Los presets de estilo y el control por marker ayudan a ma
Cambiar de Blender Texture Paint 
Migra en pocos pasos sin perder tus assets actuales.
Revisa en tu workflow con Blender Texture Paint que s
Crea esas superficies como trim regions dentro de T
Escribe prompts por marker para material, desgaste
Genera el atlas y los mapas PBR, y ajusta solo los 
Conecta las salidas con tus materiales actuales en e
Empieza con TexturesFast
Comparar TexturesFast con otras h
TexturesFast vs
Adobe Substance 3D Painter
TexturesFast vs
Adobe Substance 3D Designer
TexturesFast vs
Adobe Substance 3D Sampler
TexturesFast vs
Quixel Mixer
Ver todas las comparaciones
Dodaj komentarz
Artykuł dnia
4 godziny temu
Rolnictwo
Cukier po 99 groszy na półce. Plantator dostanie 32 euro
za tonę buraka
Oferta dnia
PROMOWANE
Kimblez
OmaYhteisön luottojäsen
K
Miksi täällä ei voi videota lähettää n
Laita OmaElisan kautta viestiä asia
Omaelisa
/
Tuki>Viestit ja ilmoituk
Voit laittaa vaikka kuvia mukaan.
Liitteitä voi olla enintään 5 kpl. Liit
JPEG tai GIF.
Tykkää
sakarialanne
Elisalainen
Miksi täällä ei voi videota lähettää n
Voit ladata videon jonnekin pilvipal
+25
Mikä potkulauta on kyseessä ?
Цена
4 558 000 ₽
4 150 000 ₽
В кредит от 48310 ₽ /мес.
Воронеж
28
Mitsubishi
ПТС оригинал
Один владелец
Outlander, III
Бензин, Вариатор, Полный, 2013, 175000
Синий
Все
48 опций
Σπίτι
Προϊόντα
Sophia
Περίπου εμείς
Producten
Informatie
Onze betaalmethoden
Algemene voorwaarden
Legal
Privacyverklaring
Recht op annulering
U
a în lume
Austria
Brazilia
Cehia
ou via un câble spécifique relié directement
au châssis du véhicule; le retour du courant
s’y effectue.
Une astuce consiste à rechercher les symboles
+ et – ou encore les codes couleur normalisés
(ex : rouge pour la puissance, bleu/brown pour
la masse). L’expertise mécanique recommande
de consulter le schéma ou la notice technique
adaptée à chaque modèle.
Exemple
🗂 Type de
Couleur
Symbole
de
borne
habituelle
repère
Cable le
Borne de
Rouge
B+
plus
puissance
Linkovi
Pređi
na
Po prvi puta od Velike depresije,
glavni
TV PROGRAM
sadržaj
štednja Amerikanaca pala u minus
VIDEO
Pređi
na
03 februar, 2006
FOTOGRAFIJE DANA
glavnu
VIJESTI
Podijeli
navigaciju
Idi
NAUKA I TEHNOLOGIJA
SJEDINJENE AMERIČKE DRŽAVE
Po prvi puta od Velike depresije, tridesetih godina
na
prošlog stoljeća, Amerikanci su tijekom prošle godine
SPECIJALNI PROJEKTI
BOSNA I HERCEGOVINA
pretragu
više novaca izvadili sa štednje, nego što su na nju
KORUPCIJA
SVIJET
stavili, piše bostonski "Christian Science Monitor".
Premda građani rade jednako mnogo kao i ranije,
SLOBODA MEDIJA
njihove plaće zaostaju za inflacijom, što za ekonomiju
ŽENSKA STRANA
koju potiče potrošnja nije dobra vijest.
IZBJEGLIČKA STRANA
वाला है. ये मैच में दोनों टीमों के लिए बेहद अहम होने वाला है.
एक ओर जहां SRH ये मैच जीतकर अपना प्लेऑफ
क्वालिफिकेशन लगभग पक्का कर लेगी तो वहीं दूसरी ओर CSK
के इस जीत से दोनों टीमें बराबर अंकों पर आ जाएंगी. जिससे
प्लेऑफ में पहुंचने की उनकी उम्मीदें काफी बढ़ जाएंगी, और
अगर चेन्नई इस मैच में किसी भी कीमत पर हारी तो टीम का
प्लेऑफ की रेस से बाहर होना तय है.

^^^^^^^^^^^^^^^^

* ASSIGNMENT *
An exact, complete copy of the lines above from the one with "Escribe prompts por" through the one with "Elisalainen" is the whole answer.

* FINAL ANSWER *
Escribe prompts por marker para material, desgaste
Genera el atlas y los mapas PBR, y ajusta solo los 
Conecta las salidas con tus materiales actuales en e
Empieza con TexturesFast
Comparar TexturesFast con otras h
TexturesFast vs
Adobe Substance 3D Painter
TexturesFast vs
Adobe Substance 3D Designer
TexturesFast vs
Adobe Substance 3D Sampler
TexturesFast vs
Quixel Mixer
Ver todas las comparaciones
Dodaj komentarz
Artykuł dnia
4 godziny temu
Rolnictwo
Cukier po 99 groszy na półce. Plantator dostanie 32 euro
za tonę buraka
Oferta dnia
PROMOWANE
Kimblez
OmaYhteisön luottojäsen
K
Miksi täällä ei voi videota lähettää n
Laita OmaElisan kautta viestiä asia
Omaelisa
/
Tuki>Viestit ja ilmoituk
Voit laittaa vaikka kuvia mukaan.
Liitteitä voi olla enintään 5 kpl. Liit
JPEG tai GIF.
Tykkää
sakarialanne
Elisalainen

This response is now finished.